What you will do: Among the entries, find the lines with the string "StdAfx" and copy them.

Study material:

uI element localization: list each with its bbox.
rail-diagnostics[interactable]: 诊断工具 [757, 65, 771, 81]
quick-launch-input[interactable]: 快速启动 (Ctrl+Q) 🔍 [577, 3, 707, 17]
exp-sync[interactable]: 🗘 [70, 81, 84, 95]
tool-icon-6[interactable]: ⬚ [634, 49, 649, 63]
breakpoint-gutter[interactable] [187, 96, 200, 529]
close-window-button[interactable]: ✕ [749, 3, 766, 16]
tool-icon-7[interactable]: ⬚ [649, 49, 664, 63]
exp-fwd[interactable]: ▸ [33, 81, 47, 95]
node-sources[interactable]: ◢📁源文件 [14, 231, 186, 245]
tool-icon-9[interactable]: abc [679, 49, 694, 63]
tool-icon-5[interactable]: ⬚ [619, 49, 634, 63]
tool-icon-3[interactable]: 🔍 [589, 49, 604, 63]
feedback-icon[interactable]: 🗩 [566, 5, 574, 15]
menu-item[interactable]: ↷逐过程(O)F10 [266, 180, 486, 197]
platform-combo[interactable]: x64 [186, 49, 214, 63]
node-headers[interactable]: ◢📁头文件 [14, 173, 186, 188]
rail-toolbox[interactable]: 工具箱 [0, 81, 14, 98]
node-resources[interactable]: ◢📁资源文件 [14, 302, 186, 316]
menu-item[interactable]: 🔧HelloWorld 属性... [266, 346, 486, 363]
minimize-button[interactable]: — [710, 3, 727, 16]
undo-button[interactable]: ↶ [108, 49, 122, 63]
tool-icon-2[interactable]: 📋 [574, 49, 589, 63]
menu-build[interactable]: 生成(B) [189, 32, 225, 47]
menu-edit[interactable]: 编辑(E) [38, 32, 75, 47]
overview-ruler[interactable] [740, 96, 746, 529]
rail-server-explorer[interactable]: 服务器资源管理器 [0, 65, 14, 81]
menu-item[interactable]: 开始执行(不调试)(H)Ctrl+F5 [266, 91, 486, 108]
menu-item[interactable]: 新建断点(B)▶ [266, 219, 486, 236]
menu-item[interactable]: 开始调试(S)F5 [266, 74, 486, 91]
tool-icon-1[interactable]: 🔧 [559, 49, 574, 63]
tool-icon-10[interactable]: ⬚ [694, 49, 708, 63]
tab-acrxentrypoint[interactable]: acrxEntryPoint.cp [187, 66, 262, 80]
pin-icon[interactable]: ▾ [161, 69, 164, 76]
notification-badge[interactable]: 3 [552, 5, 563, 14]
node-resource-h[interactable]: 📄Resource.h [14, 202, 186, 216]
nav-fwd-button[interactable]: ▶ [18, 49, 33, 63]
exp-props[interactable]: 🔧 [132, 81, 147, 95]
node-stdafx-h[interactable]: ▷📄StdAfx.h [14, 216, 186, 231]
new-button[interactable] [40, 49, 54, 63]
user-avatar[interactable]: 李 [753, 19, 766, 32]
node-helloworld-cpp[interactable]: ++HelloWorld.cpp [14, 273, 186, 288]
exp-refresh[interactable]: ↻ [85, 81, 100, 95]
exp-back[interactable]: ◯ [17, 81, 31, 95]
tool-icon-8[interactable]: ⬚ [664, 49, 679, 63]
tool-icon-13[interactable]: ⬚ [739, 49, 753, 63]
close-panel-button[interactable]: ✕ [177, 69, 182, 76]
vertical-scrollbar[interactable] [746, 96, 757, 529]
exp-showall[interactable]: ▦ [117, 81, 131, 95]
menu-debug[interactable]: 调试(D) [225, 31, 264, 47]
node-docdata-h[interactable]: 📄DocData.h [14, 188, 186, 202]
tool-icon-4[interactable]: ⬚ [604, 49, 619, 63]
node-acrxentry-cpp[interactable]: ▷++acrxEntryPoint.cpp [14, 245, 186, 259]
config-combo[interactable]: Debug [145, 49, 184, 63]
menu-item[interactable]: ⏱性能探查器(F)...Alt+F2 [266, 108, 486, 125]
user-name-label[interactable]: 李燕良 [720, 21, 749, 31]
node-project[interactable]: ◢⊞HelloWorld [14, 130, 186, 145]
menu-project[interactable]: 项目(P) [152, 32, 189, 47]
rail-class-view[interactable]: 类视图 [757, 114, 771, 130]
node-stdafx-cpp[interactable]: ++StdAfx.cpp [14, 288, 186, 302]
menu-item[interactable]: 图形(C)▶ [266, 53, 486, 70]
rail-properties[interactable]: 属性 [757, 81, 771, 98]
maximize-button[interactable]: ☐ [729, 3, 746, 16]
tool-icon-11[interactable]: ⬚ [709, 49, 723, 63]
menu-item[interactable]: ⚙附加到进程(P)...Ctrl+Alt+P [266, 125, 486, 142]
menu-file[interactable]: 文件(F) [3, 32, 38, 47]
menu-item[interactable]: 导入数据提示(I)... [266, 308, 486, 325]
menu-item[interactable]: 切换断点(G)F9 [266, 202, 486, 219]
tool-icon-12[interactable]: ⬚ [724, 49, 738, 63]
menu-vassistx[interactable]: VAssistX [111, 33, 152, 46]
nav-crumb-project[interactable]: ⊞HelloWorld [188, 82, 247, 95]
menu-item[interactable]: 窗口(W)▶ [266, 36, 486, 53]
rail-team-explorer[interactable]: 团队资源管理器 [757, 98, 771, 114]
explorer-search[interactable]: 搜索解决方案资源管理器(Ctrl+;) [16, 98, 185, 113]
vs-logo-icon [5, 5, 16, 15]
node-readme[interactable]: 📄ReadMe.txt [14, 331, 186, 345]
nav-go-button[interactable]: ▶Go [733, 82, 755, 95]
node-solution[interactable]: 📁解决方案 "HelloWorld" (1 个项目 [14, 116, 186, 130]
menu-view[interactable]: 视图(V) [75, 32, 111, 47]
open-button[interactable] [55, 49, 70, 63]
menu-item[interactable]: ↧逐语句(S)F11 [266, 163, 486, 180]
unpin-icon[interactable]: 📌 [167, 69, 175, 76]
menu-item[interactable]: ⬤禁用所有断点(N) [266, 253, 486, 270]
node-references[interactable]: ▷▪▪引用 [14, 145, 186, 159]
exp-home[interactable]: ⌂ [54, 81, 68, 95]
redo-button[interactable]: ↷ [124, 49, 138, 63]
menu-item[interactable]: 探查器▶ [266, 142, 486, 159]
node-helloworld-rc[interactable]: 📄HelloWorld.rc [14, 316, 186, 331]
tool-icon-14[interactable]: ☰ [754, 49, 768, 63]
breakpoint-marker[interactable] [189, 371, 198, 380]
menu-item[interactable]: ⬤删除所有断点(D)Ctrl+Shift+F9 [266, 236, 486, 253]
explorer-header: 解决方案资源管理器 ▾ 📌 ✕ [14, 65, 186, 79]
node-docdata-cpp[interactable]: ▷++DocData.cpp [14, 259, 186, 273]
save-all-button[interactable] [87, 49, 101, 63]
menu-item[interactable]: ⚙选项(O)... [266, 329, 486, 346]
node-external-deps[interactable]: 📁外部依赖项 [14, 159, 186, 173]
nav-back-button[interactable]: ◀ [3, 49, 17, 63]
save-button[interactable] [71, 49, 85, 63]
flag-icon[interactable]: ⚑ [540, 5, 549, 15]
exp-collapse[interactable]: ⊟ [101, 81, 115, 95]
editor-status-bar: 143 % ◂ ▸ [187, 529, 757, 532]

Solution for this problem:
node-stdafx-h[interactable]: ▷📄StdAfx.h [14, 216, 186, 231]
node-stdafx-cpp[interactable]: ++StdAfx.cpp [14, 288, 186, 302]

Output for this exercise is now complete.